Ferdinand Marcos Jr, better known as “Bongbong” to the Filipinos as well as the son of the late dictator Marcos Sr, is set to win the Philippines’ presidential election according to some unofficial results. 95% of the total votes have been counted so far, and Bongbong had an astonishing lead of about 30 million votes, while his closest rival, the incumbent Vice President Leni Robredo, got only about 14 million votes, less than half. One of the things that helped boost his popularity was by having the daughter of former President Rodrigo Duterte be his running mate and candidate for vice president. Duterte enacted a war on drugs during his term which caused much controversy due to the unfair executions of some criminals, however, it was still popular with a huge majority of citizens, and many supporters of Bongbong hope to see a continuation of these sorts of policies.
Even though Bongbong’s spokesperson stated that “to those who voted for Bongbong, and those who did not, it is his promise to be a president for all Filipinos. To seek common ground across political divides, and to work together to unite the nation,” there is still much bitter resentment from critics over his family’s history as the country’s rulers. Under Marcos Sr, he instituted a period of martial law between the years of 1972-1981, which resulted in the execution of tens of thousands of political opponents, various human rights violations, as well as billions of dollars from the state mysteriously disappearing to feed the family’s luxurious living. The Marcos family was kicked out of power during an uprising and were exiled to Hawaii in 1986. However, in 1991, Bongbong returned to the Philippines, and he has served in positions in congress and the senate ever since.
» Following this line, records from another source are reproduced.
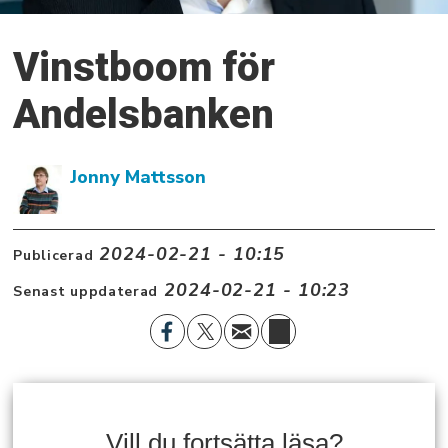
Vinstboom för
Andelsbanken
Jonny Mattsson
2024-02-21 - 10:15
Publicerad
2024-02-21 - 10:23
Senast uppdaterad
Vill du fortsätta läsa?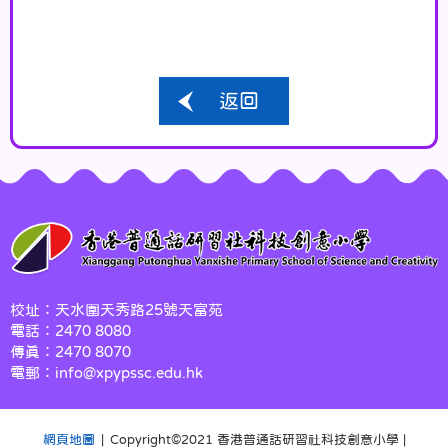
返回
校址：天水圍天秀路25號天富苑
電話：2470 8080
傳真：2470 8070
電郵：info@xpypssc.edu.hk
網頁地圖
| Copyright©️2021 香港普通話研習社科技創意小學 |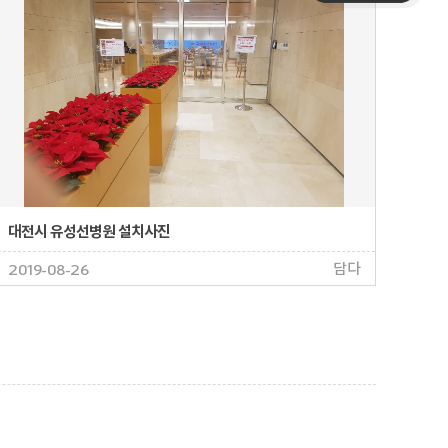
대전시 유성선병원 설치사진
담다
2019-08-26
�
�����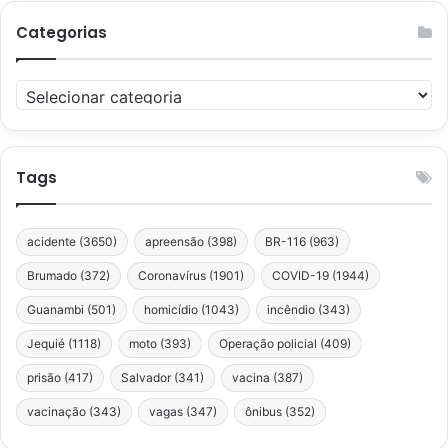
Categorias
Categorias
Tags
acidente
(3650)
apreensão
(398)
BR-116
(963)
Brumado
(372)
Coronavírus
(1901)
COVID-19
(1944)
Guanambi
(501)
homicídio
(1043)
incêndio
(343)
Jequié
(1118)
moto
(393)
Operação policial
(409)
prisão
(417)
Salvador
(341)
vacina
(387)
vacinação
(343)
vagas
(347)
ônibus
(352)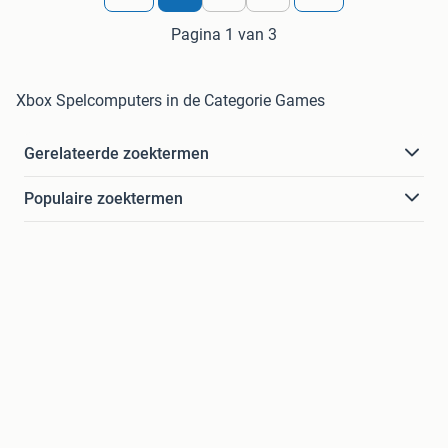
Pagina 1 van 3
Xbox Spelcomputers in de Categorie Games
Gerelateerde zoektermen
Populaire zoektermen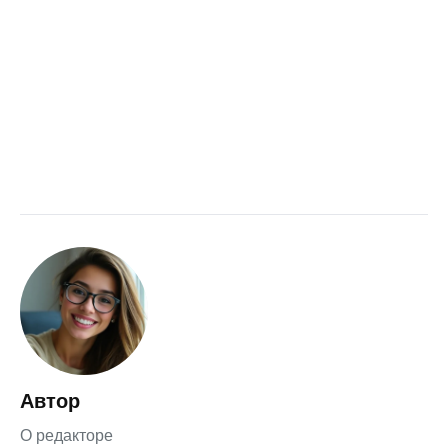
Автор
О редакторе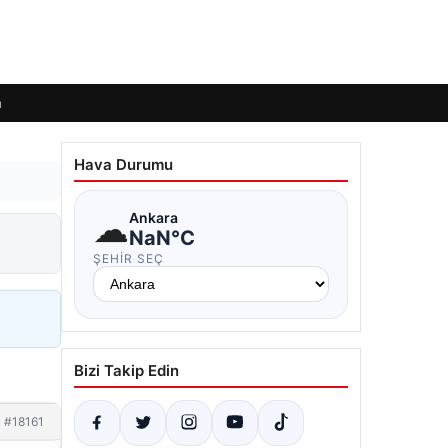
m
Hava Durumu
☁
Ankara
NaN°C
ŞEHIR SEÇ
Bizi Takip Edin
#18161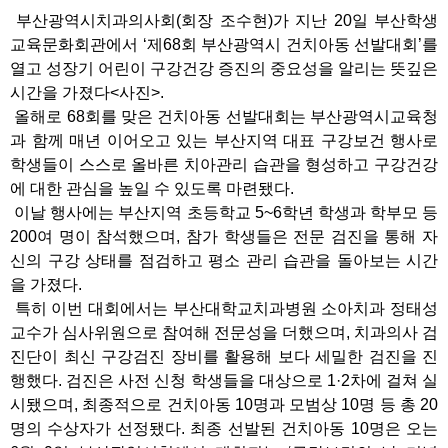
부산광역시치과의사회(회장 조수현)가 지난 20일 부산학생
교육문화회관에서 ‘제68회 부산광역시 건치아동 선발대회’를
열고 성장기 어린이 구강건강 증진의 중요성을 알리는 뜻깊은
시간을 가졌다<사진>.
올해로 68회를 맞은 건치아동 선발대회는 부산광역시교육청
과 함께 매년 이어오고 있는 부산지역 대표 구강보건 행사로
학생들이 스스로 올바른 치아관리 습관을 형성하고 구강건강
에 대한 관심을 높일 수 있도록 마련됐다.
이날 행사에는 부산지역 초등학교 5~6학년 학생과 학부모 등
200여 명이 참석했으며, 참가 학생들은 전문 검진을 통해 자
신의 구강 상태를 점검하고 평소 관리 습관을 돌아보는 시간
을 가졌다.
특히 이번 대회에서는 부산대학교치과병원 소아치과 정태성
교수가 심사위원으로 참여해 전문성을 더했으며, 치과의사 검
진단이 최신 구강검진 장비를 활용해 보다 세밀한 검진을 진
행했다. 검진은 사전 신청 학생들을 대상으로 1·2차에 걸쳐 실
시됐으며, 최종적으로 건치아동 10명과 모범상 10명 등 총 20
명의 수상자가 선정됐다. 최종 선발된 건치아동 10명은 오는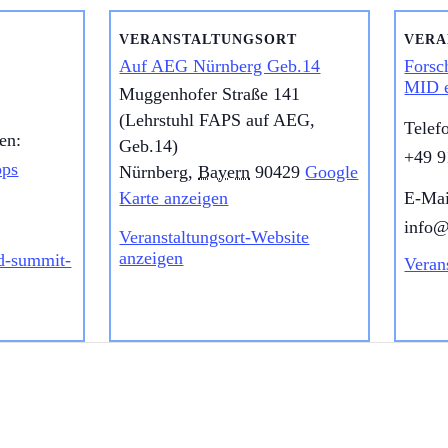
VERANSTALTUNGSORT
VERA
Auf AEG Nürnberg Geb.14
Forsc
MID e
Muggenhofer Straße 141
(Lehrstuhl FAPS auf AEG,
Telef
en:
Geb.14)
+49 9
ops
Nürnberg
,
Bayern
90429
Google
Karte anzeigen
E-Mai
info
Veranstaltungsort-Website
anzeigen
id-summit-
Veran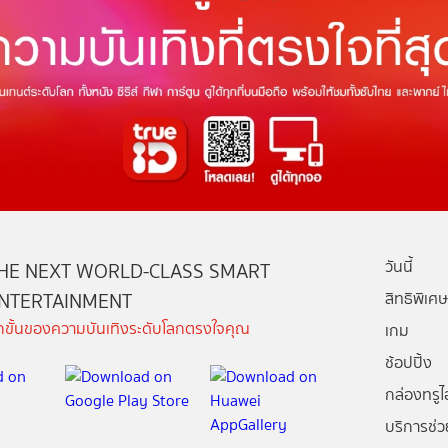
วันนี้
HE NEXT WORLD-CLASS SMART
NTERTAINMENT
สิทธิพิเศษ
ีกขั้นของความบันเทิงระดับโลกตรงใจคุณ
เกม
ช้อปปิ้ง
กล่องทรูไอ
บริการช่ว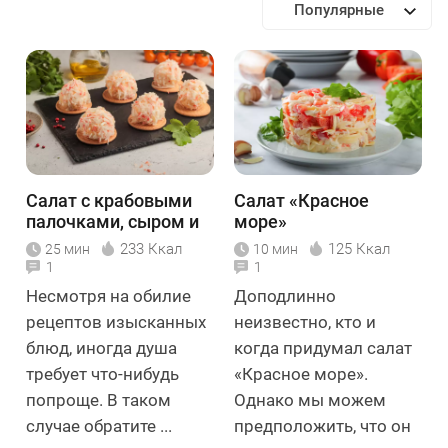
Популярные
Салат с крабовыми
Салат «Красное
палочками, сыром и
море»
яйцами
233 Ккал
125 Ккал
25 мин
10 мин
1
1
Несмотря на обилие
Доподлинно
рецептов изысканных
неизвестно, кто и
блюд, иногда душа
когда придумал салат
требует что-нибудь
«Красное море».
попроще. В таком
Однако мы можем
случае обратите ...
предположить, что он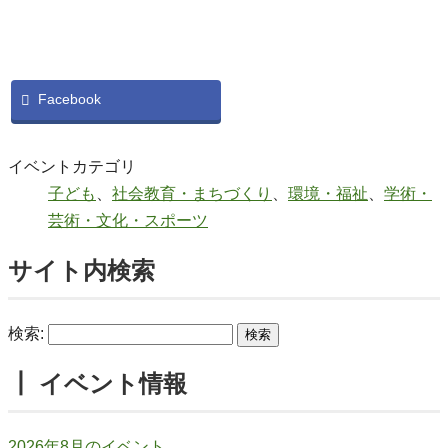
Facebook
イベントカテゴリ
子ども
、
社会教育・まちづくり
、
環境・福祉
、
学術・
芸術・文化・スポーツ
サイト内検索
検索:
┃ イベント情報
2026年8月のイベント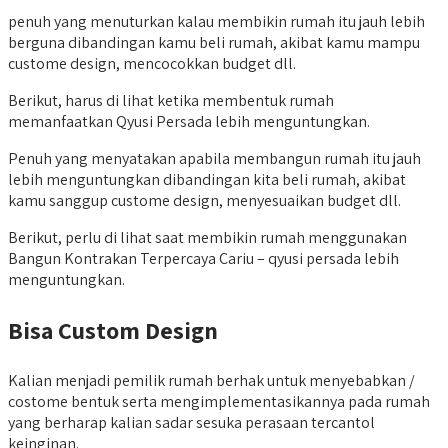
penuh yang menuturkan kalau membikin rumah itu jauh lebih
berguna dibandingan kamu beli rumah, akibat kamu mampu
custome design, mencocokkan budget dll.
Berikut, harus di lihat ketika membentuk rumah
memanfaatkan Qyusi Persada lebih menguntungkan.
Penuh yang menyatakan apabila membangun rumah itu jauh
lebih menguntungkan dibandingan kita beli rumah, akibat
kamu sanggup custome design, menyesuaikan budget dll.
Berikut, perlu di lihat saat membikin rumah menggunakan
Bangun Kontrakan Terpercaya Cariu – qyusi persada lebih
menguntungkan.
Bisa Custom Design
Kalian menjadi pemilik rumah berhak untuk menyebabkan /
costome bentuk serta mengimplementasikannya pada rumah
yang berharap kalian sadar sesuka perasaan tercantol
keinginan.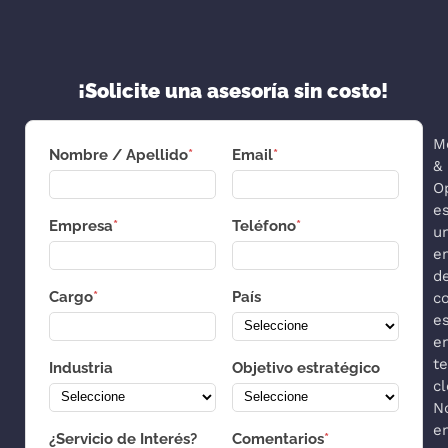
¡Solicite una asesoría sin costo!
M
Nombre / Apellido
*
Email
*
&
O
e
Empresa
*
Teléfono
*
u
e
d
Cargo
*
País
co
es
e
t
Industria
Objetivo estratégico
cl
N
e
¿Servicio de Interés?
Comentarios
*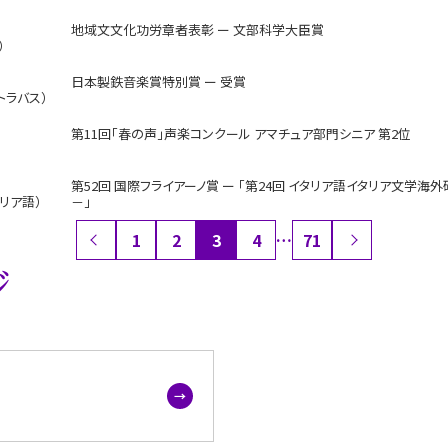
地域文文化功労章者表彰 ー 文部科学大臣賞
）
日本製鉄音楽賞特別賞 ー 受賞
トラバス）
第11回「春の声」声楽コンクール アマチュア部門シニア 第2位
第52回 国際フライアーノ賞 ー 「第24回 イタリア語イタリア文学海
リア語）
－」
1
2
3
4
…
71
ジ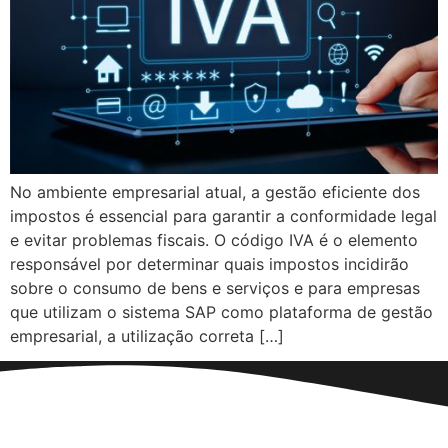
No ambiente empresarial atual, a gestão eficiente dos
impostos é essencial para garantir a conformidade legal
e evitar problemas fiscais. O código IVA é o elemento
responsável por determinar quais impostos incidirão
sobre o consumo de bens e serviços e para empresas
que utilizam o sistema SAP como plataforma de gestão
empresarial, a utilização correta […]
CONTATO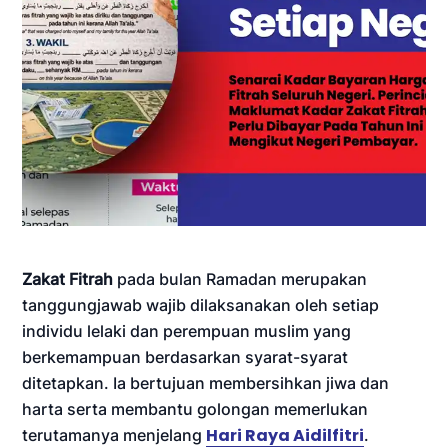
Zakat Fitrah
pada bulan Ramadan merupakan
tanggungjawab wajib dilaksanakan oleh setiap
individu lelaki dan perempuan muslim yang
berkemampuan berdasarkan syarat-syarat
ditetapkan. Ia bertujuan membersihkan jiwa dan
harta serta membantu golongan memerlukan
Hari Raya Aidilfitri
terutamanya menjelang
.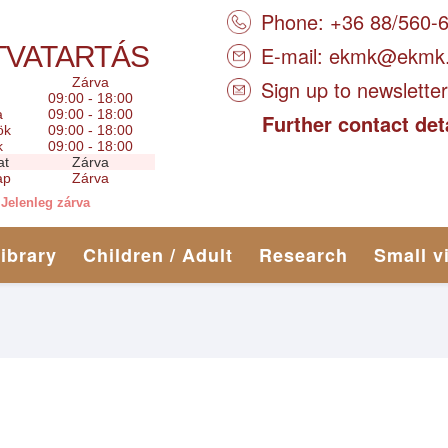
Phone: +36 88/560-
TVATARTÁS
E-mail:
ekmk@ekmk
Zárva
Sign up to newsletter
09:00 - 18:00
a
09:00 - 18:00
Further contact det
ök
09:00 - 18:00
k
09:00 - 18:00
at
Zárva
ap
Zárva
Jelenleg zárva
library
Children / Adult
Research
Small v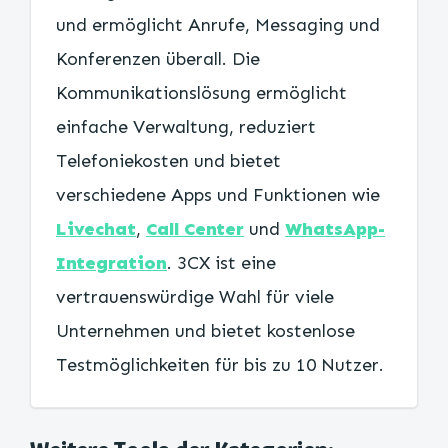
und ermöglicht Anrufe, Messaging und
Konferenzen überall. Die
Kommunikationslösung ermöglicht
einfache Verwaltung, reduziert
Telefoniekosten und bietet
verschiedene Apps und Funktionen wie
Livechat
,
Call Center
und
WhatsApp-
Integration
. 3CX ist eine
vertrauenswürdige Wahl für viele
Unternehmen und bietet kostenlose
Testmöglichkeiten für bis zu 10 Nutzer.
The Marcos family and its supporters have continuously stated that these accounts are distorted and don’t tell everything that’s going on, which only made critics of the family more angered. On Tuesday, 400 people, most of which were students, protested outside the Commission of Elections (Comelec) over election irregularities.
When confronted about the atrocities that happened under his family’s rule and during President Duterte’s war on drugs, Bongbong reportedly avoided such questions and praised his father as a genius statesman. However, Bongbong says that he wishes for people not to judge him by his family’s history, but rather by his own actions. “Judge me not by my ancestors, but by my actions,” told Bongbong according to his spokesperson. “Even though the counting is not over yet, I cannot wait to thank all of you… to those who helped, to those who joined our fight, to those who sacrificed.”
Despite the seemingly hopeless election results, which have caused the third and fourth places in the election to have conceded defeat, Robredo says she isn’t done yet. During her campaign, Robredo advocated for human rights and transparency in the government, and her rallies would usually draw in hundreds of thousands of people. “We are not yet done, we are just starting,” said Robredo. “We started something that was never witnessed before in the country’s entire history: a campaign led by people.” She has stated that she will run in the next election to continue fighting for the dismantling of “the structure of lies.”
Although it isn’t exactly clear what sort of policies Bongbong might enact when he gets into office, he promoted the unity of the Filipino people during his campaign and is expected to promote infrastructure as well as greater ties with China.